A manipulação da Suprema Corte dos EUA pelo presidente
Roosevelt e a cassação de ministros no Brasil em 1969 são exemplos de controles
das Cortes
A politização do Supremo Tribunal Federal (STF) deu início a
essa crise institucional que estamos vivendo que, com diferenças de
características sociais e geopolíticas, se repete em diversos países. De
aspirantes a ditadores até a democracias liberais, o papel das Cortes
Superiores vem ganhando uma dimensão política que não se coaduna com princípios
de equilíbrio de poderes de uma democracia. O poder excessivo do ministro
Alexandre de Moraes é exemplar dessa situação.

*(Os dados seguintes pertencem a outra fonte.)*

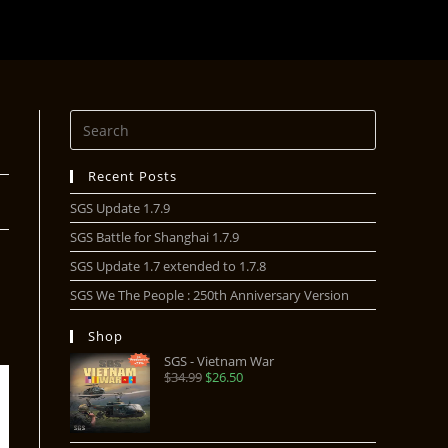
Recent Posts
SGS Update 1.7.9
SGS Battle for Shanghai 1.7.9
SGS Update 1.7 extended to 1.7.8
SGS We The People : 250th Anniversary Version
Shop
SGS - Vietnam War
$
34.99
$
26.50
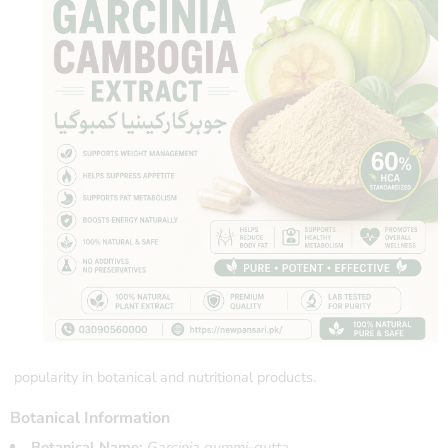
popularity in botanical and nutritional products.
Botanical Information
Botanical Name:
Garcinia gummi-gutta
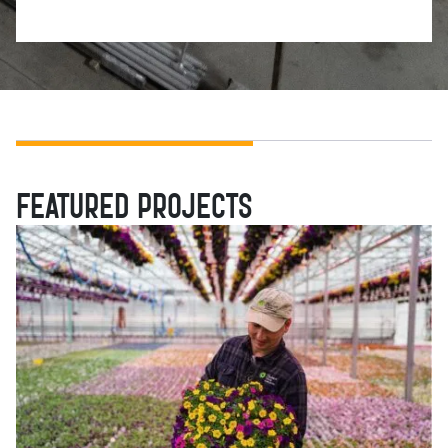
FEATURED PROJECTS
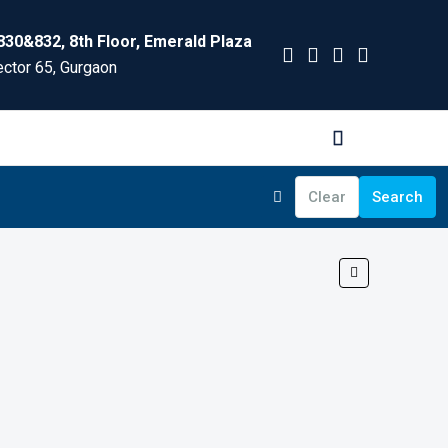
830&832, 8th Floor, Emerald Plaza
ctor 65, Gurgaon
Clear
Search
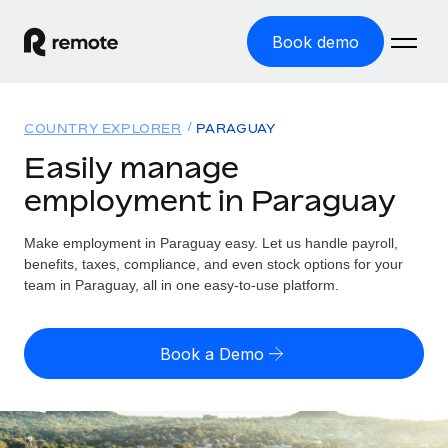
Book demo
Home
COUNTRY EXPLORER
PARAGUAY
Products
Easily manage
employment in Paraguay
Solutions
GLOBAL EMPLOYMENT
Global Payroll
Make employment in Paraguay easy. Let us handle payroll,
Resources
GLOBAL COVERAGE
Run compliant payroll easily
benefits, taxes, compliance, and even stock options for your
Country Explorer
team in Paraguay, all in one easy-to-use platform.
Pricing
TOOLS & CALCULATORS
Employer of Record
Find global employment support by country
Expand globally with zero entity cost
Misclassification risk calculator
US State Explorer
Book a Demo
Check employee misclassification risk by country
Contractor of Record
Simplify hiring across all US states
English (United States)
Compliantly engage contractors worldwide
Employee cost calculator
Compare Remote
Calculate total employee costs in any country
Contractor Management
English
See how we stack up against others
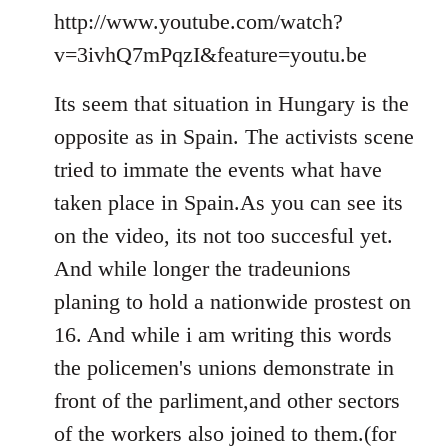
to
http://www.youtube.com/watch?
Welcome
v=3ivhQ7mPqzI&feature=youtu.be
by
libcom.org
Its seem that situation in Hungary is the
opposite as in Spain. The activists scene
tried to immate the events what have
taken place in Spain.As you can see its
on the video, its not too succesful yet.
And while longer the tradeunions
planing to hold a nationwide prostest on
16. And while i am writing this words
the policemen's unions demonstrate in
front of the parliment,and other sectors
of the workers also joined to them.(for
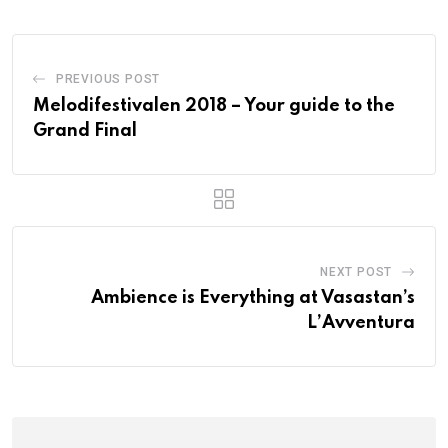
PREVIOUS POST
Melodifestivalen 2018 – Your guide to the
Grand Final
NEXT POST
Ambience is Everything at Vasastan’s
L’Avventura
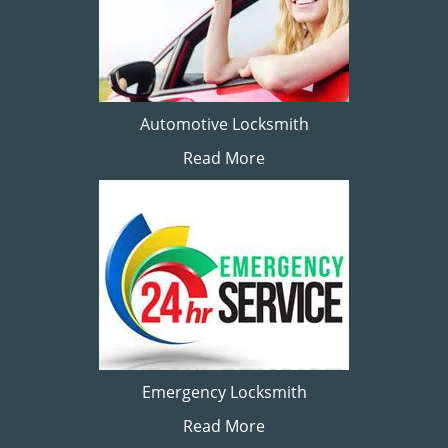
Automotive Locksmith
Read More
Emergency Locksmith
Read More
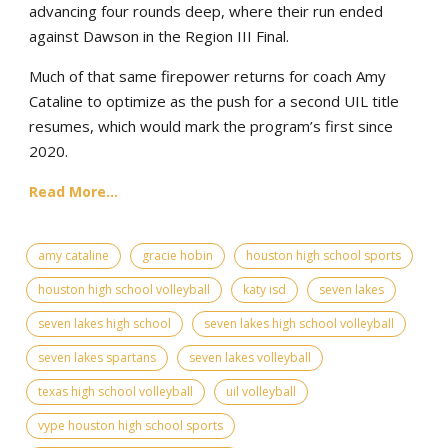
advancing four rounds deep, where their run ended
against Dawson in the Region III Final.
Much of that same firepower returns for coach Amy
Cataline to optimize as the push for a second UIL title
resumes, which would mark the program’s first since
2020.
Read More...
amy cataline
gracie hobin
houston high school sports
houston high school volleyball
katy isd
seven lakes
seven lakes high school
seven lakes high school volleyball
seven lakes spartans
seven lakes volleyball
texas high school volleyball
uil volleyball
vype houston high school sports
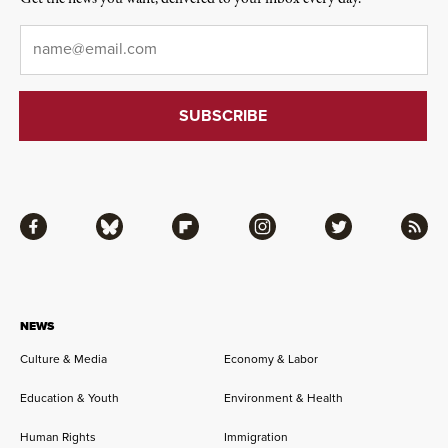
Email
*
Facebook
Bluesky
Flipboard
Instagram
Twitter
RSS
NEWS
Culture & Media
Economy & Labor
Education & Youth
Environment & Health
Human Rights
Immigration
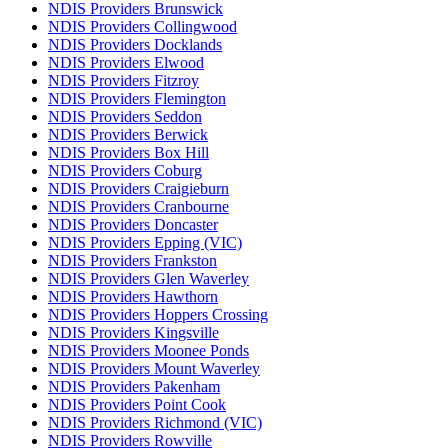
NDIS Providers Brunswick
NDIS Providers Collingwood
NDIS Providers Docklands
NDIS Providers Elwood
NDIS Providers Fitzroy
NDIS Providers Flemington
NDIS Providers Seddon
NDIS Providers Berwick
NDIS Providers Box Hill
NDIS Providers Coburg
NDIS Providers Craigieburn
NDIS Providers Cranbourne
NDIS Providers Doncaster
NDIS Providers Epping (VIC)
NDIS Providers Frankston
NDIS Providers Glen Waverley
NDIS Providers Hawthorn
NDIS Providers Hoppers Crossing
NDIS Providers Kingsville
NDIS Providers Moonee Ponds
NDIS Providers Mount Waverley
NDIS Providers Pakenham
NDIS Providers Point Cook
NDIS Providers Richmond (VIC)
NDIS Providers Rowville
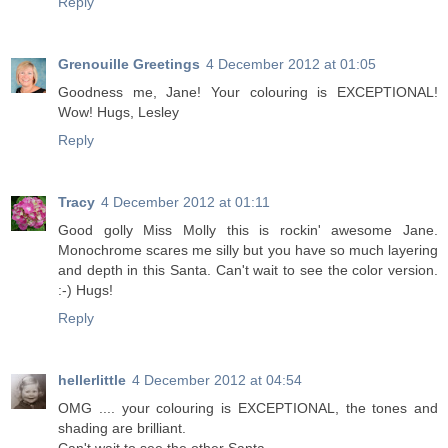
Reply
Grenouille Greetings
4 December 2012 at 01:05
Goodness me, Jane! Your colouring is EXCEPTIONAL!
Wow! Hugs, Lesley
Reply
Tracy
4 December 2012 at 01:11
Good golly Miss Molly this is rockin' awesome Jane.
Monochrome scares me silly but you have so much layering
and depth in this Santa. Can't wait to see the color version.
:-) Hugs!
Reply
hellerlittle
4 December 2012 at 04:54
OMG .... your colouring is EXCEPTIONAL, the tones and
shading are brilliant.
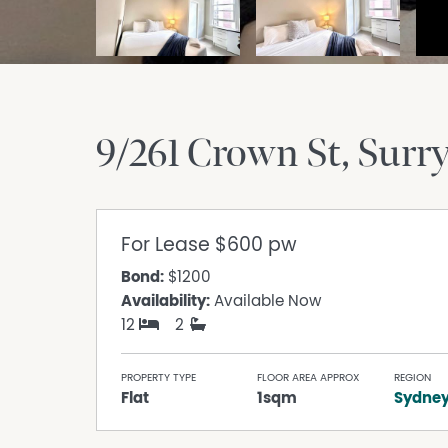
9/261 Crown St
Surry
For Lease
$600 pw
Bond:
$1200
Availability:
Available Now
12
2
PROPERTY TYPE
FLOOR AREA APPROX
REGION
Flat
1sqm
Sydne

Na semana passada, debatendo o tema do autoritarismo na
Academia Brasileira de Letras a partir de conferências feitas pelo embaixador e
acadêmico João Almino, discutimos a questão dos “democratas autoritários”,
título de um livro do próprio Almino, a partir da aceitação de que estamos
vivendo um momento de regressão política e de abandono da experiência
democrática em vários lugares do mundo, o que nos levou ao momento que vive o
país.
Almino trouxe ao debate uma tese do
filosofo francês Claude Lefort, segundo quem a democracia não é um regime
político, mas uma formação social. Por isso, ressaltou João Almino, é
importante que entendamos as atuais tendências políticas como o afloramento da
personalidade autoritária na sociedade e de determinados traços culturais. O
impulso reacionário contém o desejo da volta a um tempo que nunca existiu, se
veste com uma capa superficial de defesa da democracia, da liberdade e da
civilização ocidental.
A paranoia anticomunista é a busca de pelo em ovo, que pode
ser o da serpente. Amalgamadas na política externa dos Estados Unidos sob
Trump, as tendências atuais do totalitarismo associam liberdade e civilização
ocidental com propósitos políticos, o que não passa de um equívoco histórico,
excepcionalismos com pretensões de superioridade, adverte Almino. Estados
Unidos e Europa foram palco do totalitarismo, notadamente o nazismo na Alemanha
e o fascismo na Itália. Os Estados Unidos, considerado país exemplar na prática
democrática, viveu a experiência do macarthismo entre o fim dos anos 1940 e a
década de 1950, e ainda hoje presenciamos ataques à livre expressão das
liberdades civis, de imprensa.
O Ocidentalismo justificou a dominação externa em torno de
um pensamento de que o Ocidente é essencialmente livre, legitimando o
imperialismo e a defesa cultural contra valores estrangeiros. Com a palestra,
lembrei-me de que a manipulação da Suprema Corte dos Estados Unidos começou com
o presidente Roosevelt, que reagiu à manifestação da maioria conservadora
contra seu projeto de reforma do programa New Deal. Ele ameaçou aumentar o
número de cadeiras até que conseguisse maioria no plenário. Conseguiu “convencer”
os Justices e aprovou o programa.
Mais tarde, o sistema foi adotado por vários governantes,
que assim assumiram o controle da Corte e respaldaram uma ditadura, como
aconteceu no Brasil, em 1969, quando o governo militar cassou os ministros
Evandro Lins e Silva, Victor Nunes Leal e Hermes Lima. Dois ministros
renunciaram em protesto, o então presidente do STF Antonio Gonçalves de
Oliveira e Antonio Carlos Lafayette de Andrada. Estamos caminhando para a
expansão geográfica do autoritarismo. Temos também nos Estados Unidos um
exemplo de leniência com desvios éticos que demonstram como a democracia por lá
anda corrompida.
A Corte Suprema tem em sua história a cassação por suborno
do ministro Abe Fortas, em 1969, por ter recebido U$ 20 mil de uma fundação
cujo dono estava sob investigação. Mesmo assim, não foi processado
criminalmente, mas renunciou devido à pressão pública. No único processo de
impeachment, Samuel Chase em 1804 foi condenado pela Câmara, mas o Senado não
deu quorum para julga-lo. Mais recentemente os juízes Clarence Thomas e Samuel
Alito foram denunciados pelo recebimento de mordomias de empresários diversos,
um pedido de impeachment foi feito na Câmara, mas não foi adiante. Como não
havia uma proibição explícita de receber presentes ou mordomias, resolveu-se o
caso com a edição de um Código de Ética. Já viram esse filme?